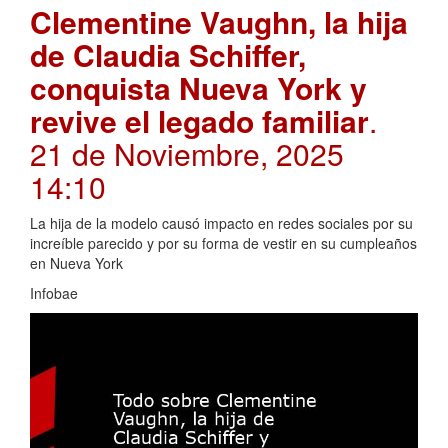
Clementine Vaughn, la hija
de Claudia Schiffer,
conquista Nueva York y
revive el legado familiar
.
21 de Noviembre, 2025
14:10
La hija de la modelo causó impacto en redes sociales por su
increíble parecido y por su forma de vestir en su cumpleaños
en Nueva York
Infobae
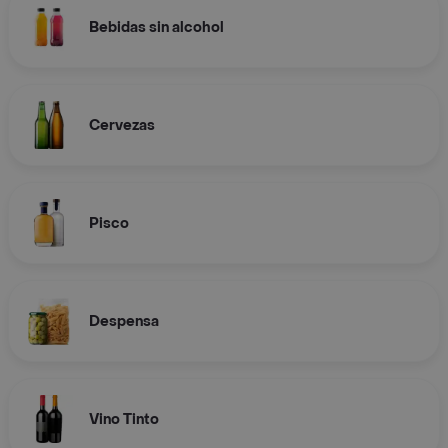
Bebidas sin alcohol
Cervezas
Pisco
Despensa
Vino Tinto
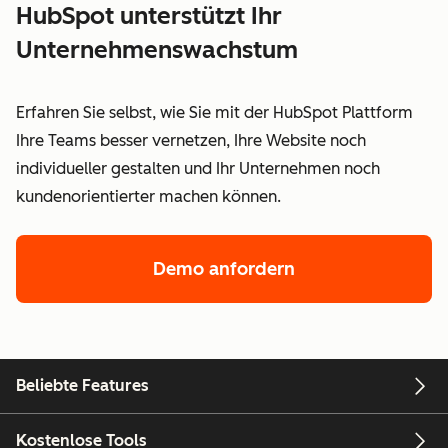
HubSpot unterstützt Ihr
Unternehmenswachstum
Erfahren Sie selbst, wie Sie mit der HubSpot Plattform
Ihre Teams besser vernetzen, Ihre Website noch
individueller gestalten und Ihr Unternehmen noch
kundenorientierter machen können.
Demo anfordern
Beliebte Features
Kostenlose Tools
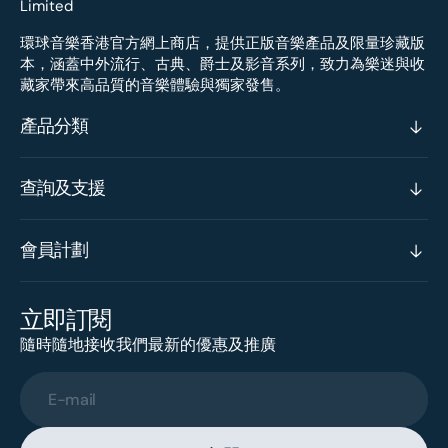
環球音樂香港官方網上商店，提供正版音樂產品及限量珍藏版
本，涵蓋中外流行、古典、爵士及影音系列，致力為樂迷與收
藏家帶來高品質的音樂體驗與獨家發售。
產品分類
查詢及支援
會員計劃
立即訂閱
隨時隨地接收我們最新的優惠及推廣
E-mail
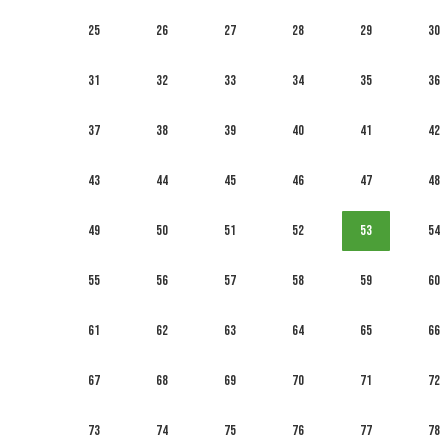
25
26
27
28
29
30
31
32
33
34
35
36
37
38
39
40
41
42
43
44
45
46
47
48
49
50
51
52
53
54
55
56
57
58
59
60
61
62
63
64
65
66
67
68
69
70
71
72
73
74
75
76
77
78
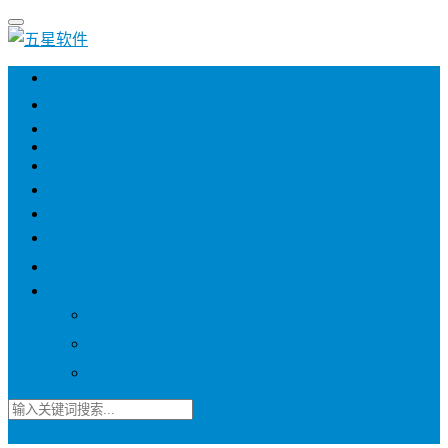
💻 WIN
💻 MAC
📱 IOS
📱 ANDROID
🌐 WEB
📖 图书
💎 精品
📚 杂志
🍬 邀请码
🔽 更多
📋 素材
⭐ 趣图
📧 资讯
登录
注册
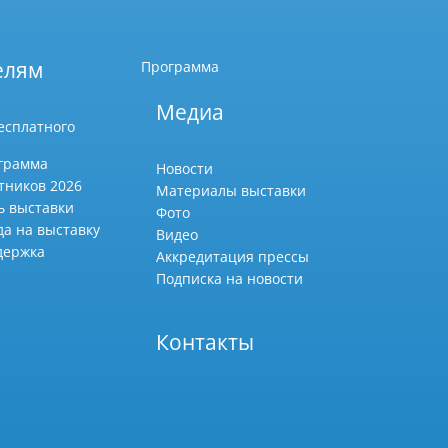
елям
Программа
Медиа
есплатного
грамма
Новости
тников 2026
Материалы выставки
ь выставки
Фото
да на выставку
Видео
держка
Аккредитация прессы
Подписка на новости
Контакты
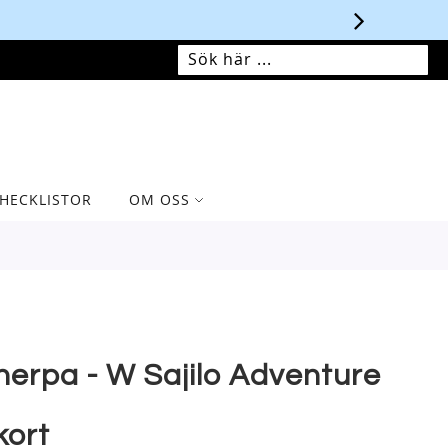
MIN VARUKORG
SÖK
SÖK
HECKLISTOR
OM OSS
herpa - W Sajilo Adventure
kort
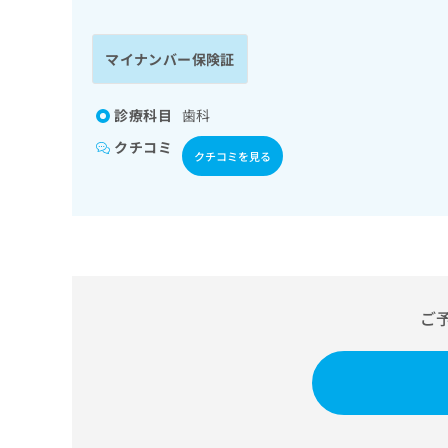
係
ク
者
リ
の
ニ
マイナンバー保険証
ッ
方
ク
は
ナ
診療科目
歯科
こ
ビ
クチコミ
ち
に
クチコミを見る
関
ら
す
る
お
広
広
問
告
告
い
出
代
合
稿
わ
ご
理
の
せ
店
お
は
の
問
こ
い
方
ち
合
ら
は
わ
こ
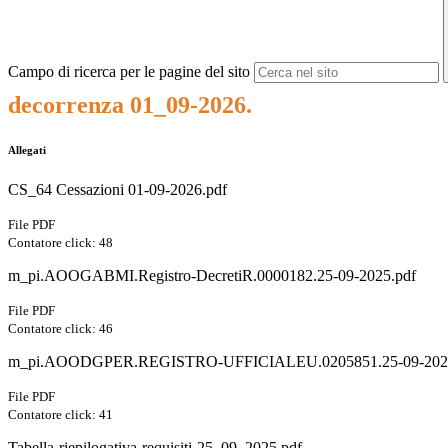
Campo di ricerca per le pagine del sito
decorrenza 01_09-2026.
Allegati
CS_64 Cessazioni 01-09-2026.pdf
File PDF
Contatore click: 48
m_pi.AOOGABMI.Registro-DecretiR.0000182.25-09-2025.pdf
File PDF
Contatore click: 46
m_pi.AOODGPER.REGISTRO-UFFICIALEU.0205851.25-09-2025
File PDF
Contatore click: 41
Tabella-riepilogativa-requisiti-25_09_2025.pdf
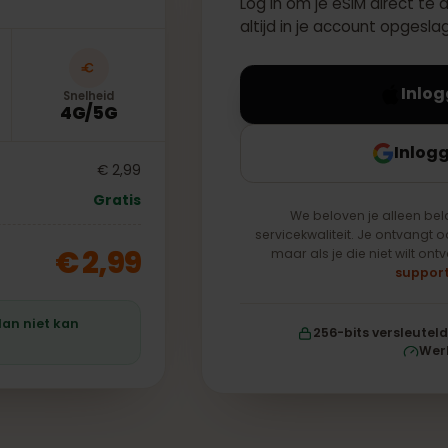
Log in om je eSIM dir
altijd in je account o
Snelheid
4G/5G
€ 2,99
Gratis
We beloven je all
servicekwaliteit. Je on
€ 2,99
maar als je die niet 
taplan niet kan
256-bits vers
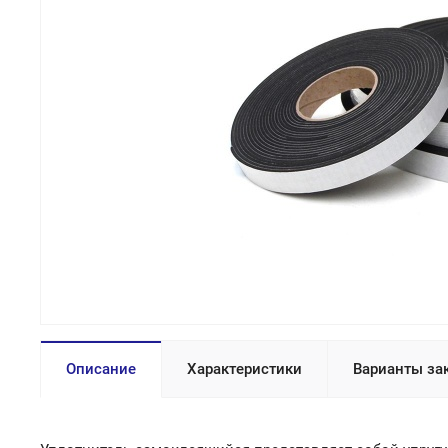
Описание
Характеристики
Варианты за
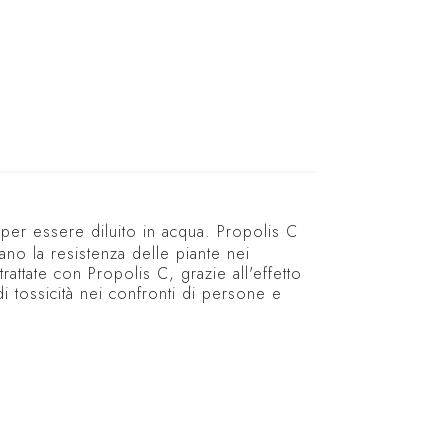
 per essere diluito in acqua. Propolis C
ano la resistenza delle piante nei
trattate con Propolis C, grazie all'effetto
 di tossicità nei confronti di persone e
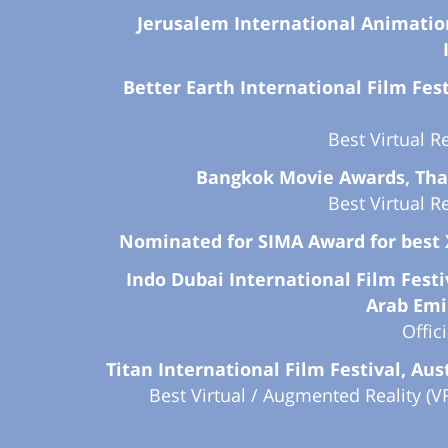
Jerusalem International Animatio
Better Earth International Film Festi
Best Virtual R
Bangkok Movie Awards, Thai
Best Virtual R
Nominated for SIMA Award for best 
Indo Dubai International Film Festi
Arab Emi
Offic
Titan International Film Festival, Aust
Best Virtual / Augmented Reality (V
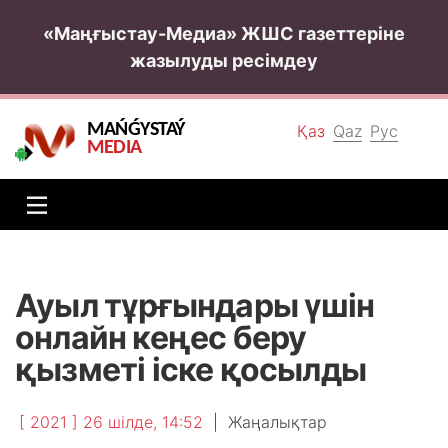
«Маңғыстау-Медиа» ЖШС газеттеріне
жазылуды ресімдеу
MAŃǴYSTAÝ
Қаз
Qaz
Рус
MEDIA
Ауыл тұрғындары үшін
онлайн кеңес беру
қызметі іске қосылды
[ 2021 ] 26 шілде, 14:52
|
Жаңалықтар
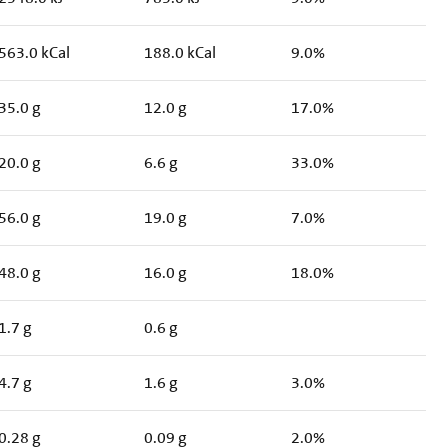
563.0 kCal
188.0 kCal
9.0%
35.0 g
12.0 g
17.0%
20.0 g
6.6 g
33.0%
56.0 g
19.0 g
7.0%
48.0 g
16.0 g
18.0%
1.7 g
0.6 g
4.7 g
1.6 g
3.0%
0.28 g
0.09 g
2.0%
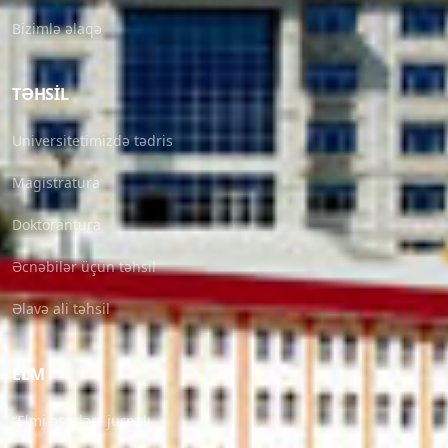
Bizimlə əlaqə
TƏHSIL
Universitetimizdə tədris
Magistratura
Doktorantura
Əcnəbilər üçün təhsil
Əlavə ali təhsil
ELM
“Elmi əsərlər” jurnalı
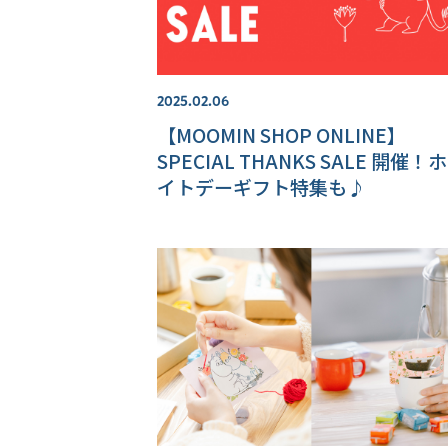
2025.02.06
【MOOMIN SHOP ONLINE】
SPECIAL THANKS SALE 開催！
イトデーギフト特集も♪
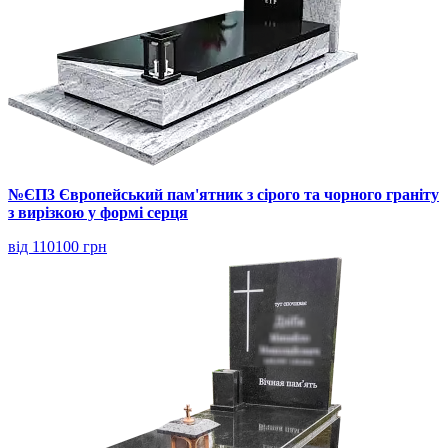
№ЄП3 Європейський пам'ятник з сірого та чорного граніту
з вирізкою у формі серця
від 110100 грн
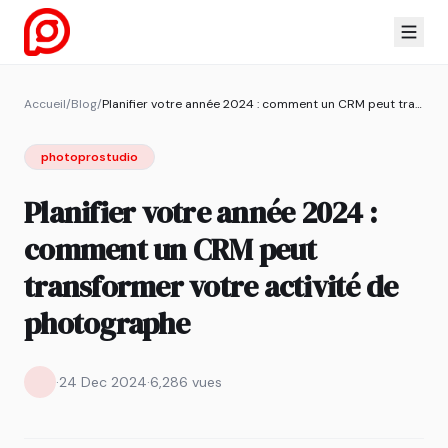
Accueil
/
Blog
/
Planifier votre année 2024 : comment un CRM peut transformer votre activité de photographe
photoprostudio
Planifier votre année 2024 :
comment un CRM peut
transformer votre activité de
photographe
·
24 Dec 2024
·
6,286 vues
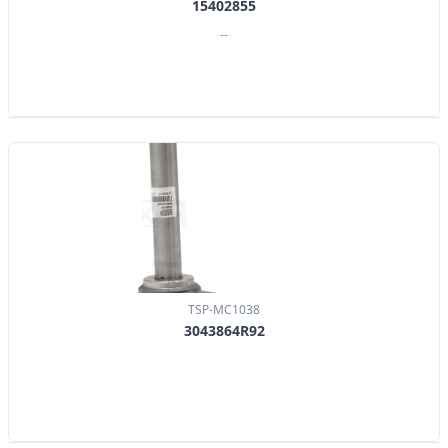
15402855
--
TSP-MC1038
3043864R92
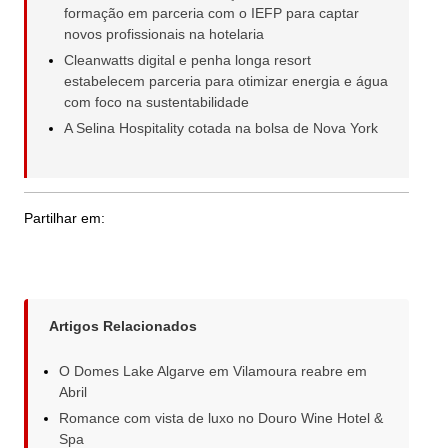
formação em parceria com o IEFP para captar
novos profissionais na hotelaria
Cleanwatts digital e penha longa resort
estabelecem parceria para otimizar energia e água
com foco na sustentabilidade
A Selina Hospitality cotada na bolsa de Nova York
Partilhar em:
Artigos Relacionados
O Domes Lake Algarve em Vilamoura reabre em
Abril
Romance com vista de luxo no Douro Wine Hotel &
Spa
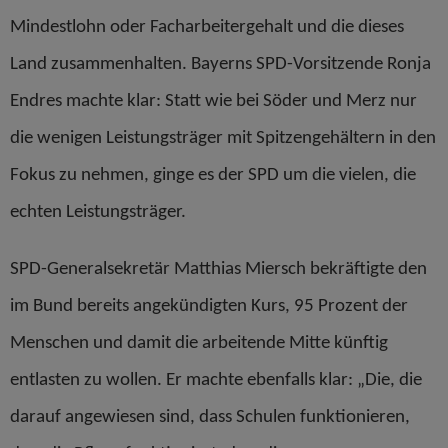
Mindestlohn oder Facharbeitergehalt und die dieses
Land zusammenhalten. Bayerns SPD-Vorsitzende Ronja
Endres machte klar: Statt wie bei Söder und Merz nur
die wenigen Leistungsträger mit Spitzengehältern in den
Fokus zu nehmen, ginge es der SPD um die vielen, die
echten Leistungsträger.
SPD-Generalsekretär Matthias Miersch bekräftigte den
im Bund bereits angekündigten Kurs, 95 Prozent der
Menschen und damit die arbeitende Mitte künftig
entlasten zu wollen. Er machte ebenfalls klar: „Die, die
darauf angewiesen sind, dass Schulen funktionieren,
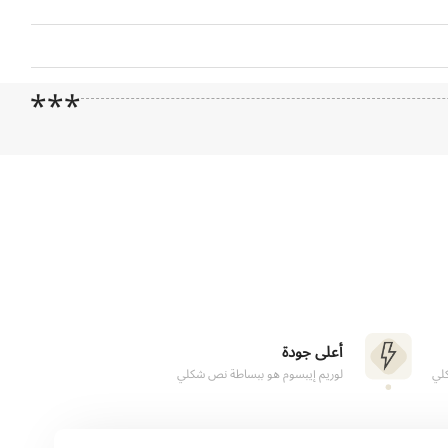
***
أعلى جودة
لي
لوريم إيبسوم هو ببساطة نص شكلي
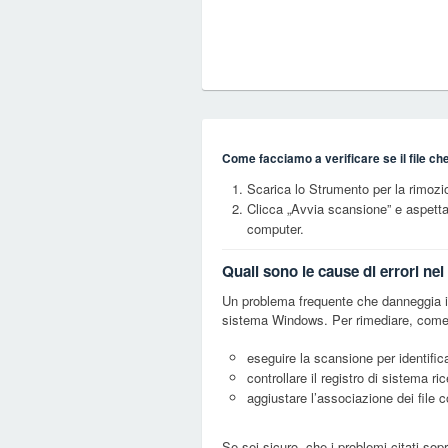
Come facciamo a verificare se il file ch
Scarica lo Strumento per la rimozi
Clicca „Avvia scansione” e aspett
computer.
Quali sono le cause di errori ne
Un problema frequente che danneggia i f
sistema Windows. Per rimediare, come 
eseguire la scansione per identifica
controllare il registro di sistema ri
aggiustare l’associazione dei file 
Se sei sicuro, che i problemi citati sop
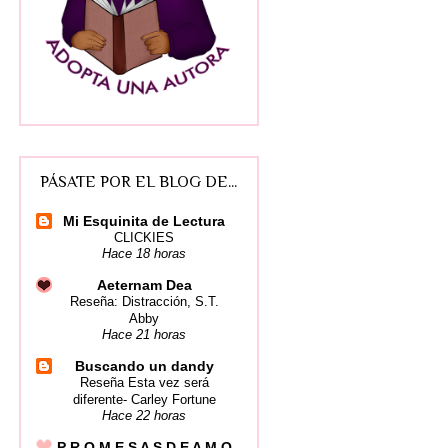
PÁSATE POR EL BLOG DE...
Mi Esquinita de Lectura
CLICKIES
Hace 18 horas
Aeternam Dea
Reseña: Distracción, S.T.
Abby
Hace 21 horas
Buscando un dandy
Reseña Esta vez será
diferente- Carley Fortune
Hace 22 horas
P R O M E S A S D E A M O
= = = = =
**Your objective:** When a line of the records has the word "Медиа", pick it out and copy it.

**Response to this task:**
Медиа
«Маңғыстау-Медиа» ЖШС газеттеріне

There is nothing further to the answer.